Touch Drawing with At-Risk Youth

Curtis Manzano and Joanne Hobbs

Curtis Manzano is a young man who is devoted to developing his creative work, despite very difficult home conditions. Joanne Hobbs met him as his computer graphics teacher and has mentored him as he enters his adult life. Curtis came to a Touch Drawing workshop and has now integrated the process into his artist practices. Sometimes he scans his Touch Drawings and enhances them on the computer. He has also gone on to present Touch Drawing to other At-risk youth. Here we share both his perspective and that of his mentor, Joanne Hobbs.

Curtis Manzano
When I first went to a workshop on Touch Drawing, I had no idea what the process was but I like doing art so I was up for it. After Deborah demonstrated the technique I was anxious to try it. I worked for several hours, nonstop doing one drawing after another. It was so easy—easier than using a pencil or paintbrush. The images just flowed out of me and I have been doing Touch Drawing ever since. I hope I can demonstrate it to more people because everyone who tries it, likes it. I have even sold some of the paintings and that is cool too. I sold one called Second Sight at my last reception. The couple that bought it was an American Indian couple who said that they could sense a spirit in the drawing that was speaking to them in a profound way. It was someone they had apparently lost. I don’t know about that, but I do know that people respond to these drawings in a positive way. Another two drawings that I call Trance and Deer Man respectively seemed to be influenced by my contact earlier in the week with a Huichol shaman that I was supposed to take a trip with. Apparently the deer is the spirit or totem of their tribe as well as the guide and muse for their visionary art. I didn’t know this at the time. The deer just emerged during a touch drawing session. My mentor is helping me find the opportunities to demonstrate Touch Drawing to kids my age. I would like to do more of that. Once they get past drawing the kinds of things they see every day on the streets, they do some interesting things.

Joanne Hobbs
I work with at risk teenagers and young adults. My goal is to bring the process of Touch Drawing to them initially via Curtis, the twenty-year old young man who was the catalyst for my work with this population. The technique’s ease of use and paradoxically powerful process for bringing what is inside, out, for reflection and healing makes it an ideal tool. This past spring I watched a group of young men from Watts, California gather around Curtis as he demonstrated Touch Drawing. Then I saw them begin their own drawings, merely scratching the surface at first, drawing the graffiti letters and whimsical characters so popular with this generation. They looked around nervously as though afraid that they were not doing it the “right way.” Curtis acknowledged their first efforts while pointing out how to follow and then accentuate the marks they made on the page, mixing imagination with intuition. Soon the boys began to move deeper—perhaps because they had permission from one of their own to go beyond the popular art forms that surrounded them.
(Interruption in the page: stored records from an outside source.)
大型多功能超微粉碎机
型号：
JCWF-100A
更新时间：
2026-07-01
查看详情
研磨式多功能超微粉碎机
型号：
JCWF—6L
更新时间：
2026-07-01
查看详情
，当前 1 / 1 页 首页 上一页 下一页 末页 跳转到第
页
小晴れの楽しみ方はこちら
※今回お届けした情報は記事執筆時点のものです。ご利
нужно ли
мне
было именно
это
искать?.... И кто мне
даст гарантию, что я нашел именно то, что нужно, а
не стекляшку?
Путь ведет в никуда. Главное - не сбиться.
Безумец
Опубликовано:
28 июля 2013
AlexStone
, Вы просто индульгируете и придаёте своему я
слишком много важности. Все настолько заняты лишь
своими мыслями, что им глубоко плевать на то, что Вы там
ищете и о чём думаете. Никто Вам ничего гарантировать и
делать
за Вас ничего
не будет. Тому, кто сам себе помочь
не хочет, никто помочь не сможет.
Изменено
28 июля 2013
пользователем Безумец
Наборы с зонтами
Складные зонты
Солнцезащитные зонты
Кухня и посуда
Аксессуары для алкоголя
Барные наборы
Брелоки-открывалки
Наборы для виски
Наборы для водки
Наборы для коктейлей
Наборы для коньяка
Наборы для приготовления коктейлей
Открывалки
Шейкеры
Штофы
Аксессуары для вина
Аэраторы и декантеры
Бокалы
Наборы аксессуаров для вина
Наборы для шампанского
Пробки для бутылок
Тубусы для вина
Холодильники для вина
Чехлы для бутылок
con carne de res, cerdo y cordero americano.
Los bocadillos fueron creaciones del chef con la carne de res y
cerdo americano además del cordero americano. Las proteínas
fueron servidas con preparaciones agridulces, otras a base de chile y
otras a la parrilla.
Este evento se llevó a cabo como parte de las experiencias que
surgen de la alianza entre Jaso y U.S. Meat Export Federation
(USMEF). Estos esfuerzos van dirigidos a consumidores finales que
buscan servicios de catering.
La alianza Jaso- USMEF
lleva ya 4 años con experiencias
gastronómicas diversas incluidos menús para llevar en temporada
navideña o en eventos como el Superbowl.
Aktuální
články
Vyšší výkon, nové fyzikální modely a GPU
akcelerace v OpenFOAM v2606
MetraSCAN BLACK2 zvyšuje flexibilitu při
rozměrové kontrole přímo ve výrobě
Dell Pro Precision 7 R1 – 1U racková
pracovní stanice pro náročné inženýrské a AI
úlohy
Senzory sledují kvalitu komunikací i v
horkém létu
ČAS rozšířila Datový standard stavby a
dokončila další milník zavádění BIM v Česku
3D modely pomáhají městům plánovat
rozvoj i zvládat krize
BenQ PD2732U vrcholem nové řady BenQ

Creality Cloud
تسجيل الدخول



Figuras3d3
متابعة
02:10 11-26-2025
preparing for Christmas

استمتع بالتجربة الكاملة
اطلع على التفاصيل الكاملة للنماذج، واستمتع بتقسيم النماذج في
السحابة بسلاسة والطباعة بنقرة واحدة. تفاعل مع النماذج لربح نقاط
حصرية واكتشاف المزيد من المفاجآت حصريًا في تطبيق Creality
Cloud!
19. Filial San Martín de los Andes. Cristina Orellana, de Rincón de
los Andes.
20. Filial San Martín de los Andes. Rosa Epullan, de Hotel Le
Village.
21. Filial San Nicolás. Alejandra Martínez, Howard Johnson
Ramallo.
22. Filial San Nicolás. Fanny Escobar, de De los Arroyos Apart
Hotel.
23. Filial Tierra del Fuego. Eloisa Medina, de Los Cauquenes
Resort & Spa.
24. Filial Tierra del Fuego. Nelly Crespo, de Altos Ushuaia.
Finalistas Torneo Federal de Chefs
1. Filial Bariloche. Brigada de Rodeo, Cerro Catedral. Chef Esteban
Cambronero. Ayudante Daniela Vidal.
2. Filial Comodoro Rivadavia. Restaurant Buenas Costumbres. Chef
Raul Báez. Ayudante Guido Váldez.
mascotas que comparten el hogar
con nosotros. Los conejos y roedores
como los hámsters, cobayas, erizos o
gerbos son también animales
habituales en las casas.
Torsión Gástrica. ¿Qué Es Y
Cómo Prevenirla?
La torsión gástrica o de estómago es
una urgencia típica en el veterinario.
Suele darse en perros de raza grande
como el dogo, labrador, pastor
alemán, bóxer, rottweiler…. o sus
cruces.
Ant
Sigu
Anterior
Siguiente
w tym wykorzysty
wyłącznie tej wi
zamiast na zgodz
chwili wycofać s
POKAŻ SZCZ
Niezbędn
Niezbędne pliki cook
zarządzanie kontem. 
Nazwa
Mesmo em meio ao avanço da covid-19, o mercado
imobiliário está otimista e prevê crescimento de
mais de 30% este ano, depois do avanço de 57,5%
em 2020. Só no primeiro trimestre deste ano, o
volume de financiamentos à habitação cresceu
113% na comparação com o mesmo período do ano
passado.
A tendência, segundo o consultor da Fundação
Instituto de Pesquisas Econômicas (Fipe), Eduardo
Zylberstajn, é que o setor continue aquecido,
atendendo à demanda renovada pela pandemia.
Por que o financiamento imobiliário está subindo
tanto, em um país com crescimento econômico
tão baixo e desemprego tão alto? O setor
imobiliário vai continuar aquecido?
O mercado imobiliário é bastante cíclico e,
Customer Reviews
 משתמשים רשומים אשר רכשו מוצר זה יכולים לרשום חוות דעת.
Their drawings took shape, each one unique, reflecting the contours of their psyche. When the session was over, they gathered together in a circle and shared a few drawings that they particularly liked. The level of sharing and trust established during the session, a tone set by Curtis right from the beginning, carried over into the discussion and each one eagerly took materials home to continue their exploration. I knew then that I would have to find grant money to fund bringing Touch Drawing to this population—young men and women who are hungry for tools that help them make sense of their experiences and that teach them about the inner landscape.